The Drive To Overcome-By Sean McBride

August 14, 20254 min read

The Drive to Overcome: A Few Words on Resilience, Grit, and the Will to Begin Again

ART Resilience

Resilience is one of those words we hear all the time, especially in recovery circles. It’s usually followed by a nod of respect, or a sentence like, “You’re so strong,” or “I don’t know how you did it.”

But real resilience isn’t loud. It doesn’t usually look like triumph. More often than not, it looks like someone getting up in the morning when every cell in their body wants to stay down. It looks like showing up, again, to a meeting where you said last week you’d never use again. It looks like standing still long enough for your hands to stop shaking.

Resilience is quiet. And personal. And earned. And it never comes easily.

What’s more, resilience isn’t something you’re born with. While some people may come into this world with a temperament more suited to stress or change, the real building blocks of resilience are forged through adversity, failure, connection, and repetition. It’s not just a trait. It’s a muscle. And like any muscle, it strengthens when used. Let’s look into the true nature of resilience. Where does it come from? What is it exactly?


ART - Resilience and Grit

The Biology of Breaking and Rebuilding

In the science of psychology, resilience is increasingly understood not as a fixed characteristic, but as a process. A dynamic interplay between brain, body, environment, and belief.

We know that certain brain structures play a role. Particularly those involved in threat detection and emotional regulation. We also know that chronic stress or trauma can weaken our internal systems of recovery, making resilience harder to access in the moment. Still, none of this dooms anyone to permanent fragility. Quite the opposite.

Neuroplasticity, the brain’s ability to rewire itself, is one of the most hopeful truths of modern science. Simply put: you can get better at bouncing back. You can teach your nervous system that not all discomfort is danger. You can condition your body and brain to interpret effort as worth it.

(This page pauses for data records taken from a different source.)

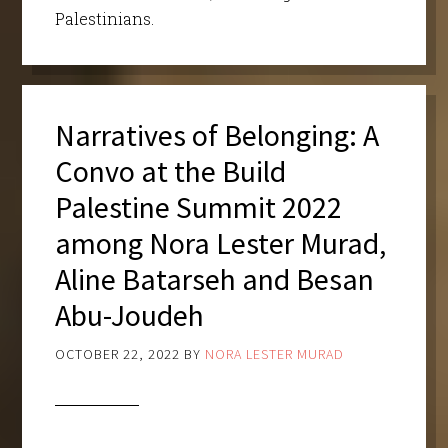
Palestinians.
Narratives of Belonging: A
Convo at the Build
Palestine Summit 2022
among Nora Lester Murad,
Aline Batarseh and Besan
Abu-Joudeh
OCTOBER 22, 2022
BY
NORA LESTER MURAD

Even when it hurts. Especially when it hurts.


Grit Over Glory

In recovery, grit often matters more than optimism. Grit doesn’t require you to believe everything will be okay. It just requires you to keep moving, even when you're not sure. Kind of like taking that step over the edge and somehow knowing there will be a step there even if you can’t see it. 

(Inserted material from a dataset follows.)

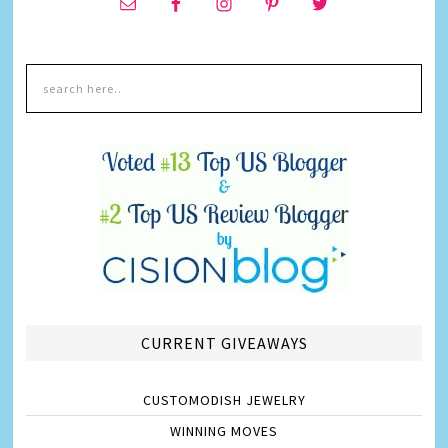
CURRENT GIVEAWAYS
CUSTOMODISH JEWELRY
WINNING MOVES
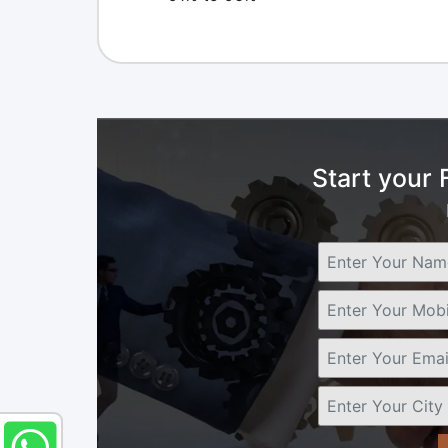
Start your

There’s a certain kind of strength that comes from doing something hard without a guarantee. That kind of strength can’t be faked, and it can’t be bought. It’s earned in the quiet moments when nobody’s watching. The moments when you choose to try again. The moments where you forgive yourself for falling, and decide, for no particular reason other than some small ember still burning inside you, to get back up.

That’s what makes resilience sacred. Not the absence of struggle, but the intimacy of it. The kind that says, “I’ve met the darkness, and I kept walking.”

ART GRIT


The Will to Keep Going

So what keeps people going when everything in them says to stop?

Sometimes, it’s a purpose, a reason that feels bigger than the pain. A child. A partner. A career. Family member. A younger self who deserves better. A future self who’s quietly waiting. 

Other times, it’s something simpler. Community. A single person who said, “Me too.” A room, physical or or otherwise, that holds space for someone to unravel without shame. That one Friday night meeting that you didn’t want to join… but did anyway.

And sometimes, the drive comes not from hope, but from anger. From refusing to be taken out by something that has taken so much already. From drawing a line, not in public, but in the privacy of your own soul, and saying, “Not today.”

Whatever the source, the drive to overcome isn’t about being strong every day. It’s about choosing to stay in the game, even when the rules feel rigged. It’s about having the courage to keep reaching — and to let yourself be reached.


You Don’t Have to Be Unbreakable

There’s a myth that strong people don’t fall apart. That grit looks like stoicism. That resilience is about holding it together.

But the truth is, healing requires breaking open. It demands vulnerability. It often looks like falling apart in the right places, in the presence of the right people, so that you can start to rebuild with something stronger than secrecy: connection.

If you're reading this and you’re somewhere in the messy middle — between the falling and the getting back up, know this:

Resilience isn’t always visible. It’s not always applauded. But every time you show up, raw, uncertain, afraid, but willing, you’re practicing it.

You’re becoming it.

And that matters more than you know.